Task statement → Write out each line from the data below that includes the word "Anewsta".

The data →
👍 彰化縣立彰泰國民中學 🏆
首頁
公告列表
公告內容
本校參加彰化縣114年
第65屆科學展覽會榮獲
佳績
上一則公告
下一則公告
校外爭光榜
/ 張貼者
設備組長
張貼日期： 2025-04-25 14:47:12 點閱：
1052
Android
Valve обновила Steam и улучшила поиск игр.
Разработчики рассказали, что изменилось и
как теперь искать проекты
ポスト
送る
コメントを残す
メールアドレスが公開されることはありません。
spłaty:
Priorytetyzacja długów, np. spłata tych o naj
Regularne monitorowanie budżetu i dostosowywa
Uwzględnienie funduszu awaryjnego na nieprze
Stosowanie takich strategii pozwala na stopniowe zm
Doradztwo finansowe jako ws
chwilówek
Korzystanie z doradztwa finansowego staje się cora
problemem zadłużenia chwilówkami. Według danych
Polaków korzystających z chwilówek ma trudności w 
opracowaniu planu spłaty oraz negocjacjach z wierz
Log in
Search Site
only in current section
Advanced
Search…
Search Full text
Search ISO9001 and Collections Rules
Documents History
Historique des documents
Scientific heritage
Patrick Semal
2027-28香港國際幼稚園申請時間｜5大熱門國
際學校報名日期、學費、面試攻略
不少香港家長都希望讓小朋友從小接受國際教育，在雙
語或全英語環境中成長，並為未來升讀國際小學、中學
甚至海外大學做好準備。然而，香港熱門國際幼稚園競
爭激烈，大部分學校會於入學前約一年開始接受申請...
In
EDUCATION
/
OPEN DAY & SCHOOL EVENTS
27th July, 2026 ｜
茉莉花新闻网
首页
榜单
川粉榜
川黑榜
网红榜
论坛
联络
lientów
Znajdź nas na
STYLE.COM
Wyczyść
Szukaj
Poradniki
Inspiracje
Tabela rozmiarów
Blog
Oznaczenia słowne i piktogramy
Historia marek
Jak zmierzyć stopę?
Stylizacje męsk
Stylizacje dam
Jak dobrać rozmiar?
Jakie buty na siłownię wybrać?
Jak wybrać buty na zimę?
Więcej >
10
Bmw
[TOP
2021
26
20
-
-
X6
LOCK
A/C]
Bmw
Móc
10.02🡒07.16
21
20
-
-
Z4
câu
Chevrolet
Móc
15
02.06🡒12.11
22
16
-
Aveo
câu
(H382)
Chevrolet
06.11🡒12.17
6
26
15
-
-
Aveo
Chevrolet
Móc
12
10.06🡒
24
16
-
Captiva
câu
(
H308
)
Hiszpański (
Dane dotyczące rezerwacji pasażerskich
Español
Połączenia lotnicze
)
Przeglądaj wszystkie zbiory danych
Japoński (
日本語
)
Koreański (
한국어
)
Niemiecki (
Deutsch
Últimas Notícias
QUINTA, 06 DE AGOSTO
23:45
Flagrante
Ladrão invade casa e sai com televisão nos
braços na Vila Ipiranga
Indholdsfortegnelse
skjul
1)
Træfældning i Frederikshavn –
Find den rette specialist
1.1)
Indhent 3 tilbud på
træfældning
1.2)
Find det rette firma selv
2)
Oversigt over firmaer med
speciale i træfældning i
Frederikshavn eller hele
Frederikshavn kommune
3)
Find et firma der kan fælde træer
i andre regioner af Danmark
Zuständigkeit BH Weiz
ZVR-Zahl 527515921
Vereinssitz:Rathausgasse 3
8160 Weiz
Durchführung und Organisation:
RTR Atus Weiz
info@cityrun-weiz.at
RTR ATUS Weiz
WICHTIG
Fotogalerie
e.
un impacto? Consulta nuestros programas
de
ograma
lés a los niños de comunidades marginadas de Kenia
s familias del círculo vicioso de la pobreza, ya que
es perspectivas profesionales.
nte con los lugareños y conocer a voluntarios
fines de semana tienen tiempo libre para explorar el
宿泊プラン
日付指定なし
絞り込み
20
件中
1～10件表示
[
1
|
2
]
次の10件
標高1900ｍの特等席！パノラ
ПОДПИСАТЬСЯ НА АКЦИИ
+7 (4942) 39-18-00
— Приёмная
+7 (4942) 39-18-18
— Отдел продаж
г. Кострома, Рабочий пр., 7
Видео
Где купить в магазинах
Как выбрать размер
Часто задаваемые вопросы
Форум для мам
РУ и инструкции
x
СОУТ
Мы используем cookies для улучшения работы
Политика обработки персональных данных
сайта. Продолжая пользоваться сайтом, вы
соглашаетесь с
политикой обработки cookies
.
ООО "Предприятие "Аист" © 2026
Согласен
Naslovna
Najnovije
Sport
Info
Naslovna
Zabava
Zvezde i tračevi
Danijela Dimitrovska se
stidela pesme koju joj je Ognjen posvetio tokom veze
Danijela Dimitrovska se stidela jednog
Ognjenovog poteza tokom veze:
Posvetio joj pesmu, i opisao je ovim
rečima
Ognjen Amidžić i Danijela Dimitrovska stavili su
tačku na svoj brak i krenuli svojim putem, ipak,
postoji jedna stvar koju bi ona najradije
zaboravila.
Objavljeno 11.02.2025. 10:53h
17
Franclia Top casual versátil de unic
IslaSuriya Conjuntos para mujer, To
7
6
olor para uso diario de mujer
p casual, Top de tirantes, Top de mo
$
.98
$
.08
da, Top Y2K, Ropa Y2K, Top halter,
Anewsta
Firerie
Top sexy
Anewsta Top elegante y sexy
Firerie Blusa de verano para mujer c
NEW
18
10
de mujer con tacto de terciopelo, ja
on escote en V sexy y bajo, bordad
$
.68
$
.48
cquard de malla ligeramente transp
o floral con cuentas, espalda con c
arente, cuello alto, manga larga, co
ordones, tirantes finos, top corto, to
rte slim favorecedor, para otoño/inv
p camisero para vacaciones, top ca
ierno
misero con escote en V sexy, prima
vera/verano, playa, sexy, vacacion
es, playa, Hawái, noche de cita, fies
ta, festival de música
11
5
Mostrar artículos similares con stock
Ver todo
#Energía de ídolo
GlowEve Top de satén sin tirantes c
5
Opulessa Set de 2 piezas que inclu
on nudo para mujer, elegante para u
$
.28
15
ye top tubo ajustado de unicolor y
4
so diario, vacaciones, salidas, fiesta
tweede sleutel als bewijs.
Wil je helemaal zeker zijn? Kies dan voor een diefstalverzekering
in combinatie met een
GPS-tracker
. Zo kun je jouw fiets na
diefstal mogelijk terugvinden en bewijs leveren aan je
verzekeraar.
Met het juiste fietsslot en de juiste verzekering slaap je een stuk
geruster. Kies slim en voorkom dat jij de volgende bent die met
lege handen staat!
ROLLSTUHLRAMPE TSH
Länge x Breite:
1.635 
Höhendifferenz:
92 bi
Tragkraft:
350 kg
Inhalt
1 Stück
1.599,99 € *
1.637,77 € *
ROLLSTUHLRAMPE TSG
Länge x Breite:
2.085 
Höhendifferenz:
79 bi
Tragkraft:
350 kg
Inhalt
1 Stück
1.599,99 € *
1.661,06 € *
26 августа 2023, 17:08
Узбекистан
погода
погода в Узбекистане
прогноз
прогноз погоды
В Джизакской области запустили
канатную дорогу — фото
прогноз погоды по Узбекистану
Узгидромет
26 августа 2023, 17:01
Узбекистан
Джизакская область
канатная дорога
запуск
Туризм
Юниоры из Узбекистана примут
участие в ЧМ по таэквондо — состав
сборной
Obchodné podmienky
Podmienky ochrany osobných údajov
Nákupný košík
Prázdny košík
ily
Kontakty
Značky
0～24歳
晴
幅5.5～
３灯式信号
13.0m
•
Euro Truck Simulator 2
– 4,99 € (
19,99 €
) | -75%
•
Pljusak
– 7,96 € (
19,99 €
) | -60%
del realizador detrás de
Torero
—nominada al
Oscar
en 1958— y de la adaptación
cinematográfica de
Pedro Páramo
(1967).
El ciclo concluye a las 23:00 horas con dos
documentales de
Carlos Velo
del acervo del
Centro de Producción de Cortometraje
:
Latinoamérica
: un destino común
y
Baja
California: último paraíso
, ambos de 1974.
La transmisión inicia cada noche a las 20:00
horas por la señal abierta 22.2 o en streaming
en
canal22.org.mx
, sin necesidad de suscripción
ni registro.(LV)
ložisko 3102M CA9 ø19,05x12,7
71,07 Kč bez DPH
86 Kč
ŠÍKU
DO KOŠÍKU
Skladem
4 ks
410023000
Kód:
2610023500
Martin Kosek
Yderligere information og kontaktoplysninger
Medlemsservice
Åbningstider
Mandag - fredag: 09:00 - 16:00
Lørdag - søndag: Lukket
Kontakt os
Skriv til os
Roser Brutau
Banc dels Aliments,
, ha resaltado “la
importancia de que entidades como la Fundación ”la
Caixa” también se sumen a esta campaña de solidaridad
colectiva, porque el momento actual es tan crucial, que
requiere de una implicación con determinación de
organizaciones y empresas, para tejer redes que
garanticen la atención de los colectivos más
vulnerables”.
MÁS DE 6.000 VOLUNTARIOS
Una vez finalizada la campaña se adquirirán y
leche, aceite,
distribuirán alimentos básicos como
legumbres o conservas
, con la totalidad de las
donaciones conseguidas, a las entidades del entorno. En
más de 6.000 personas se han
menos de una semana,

Solution to the exercise →
Anewsta
Anewsta Top elegante y sexy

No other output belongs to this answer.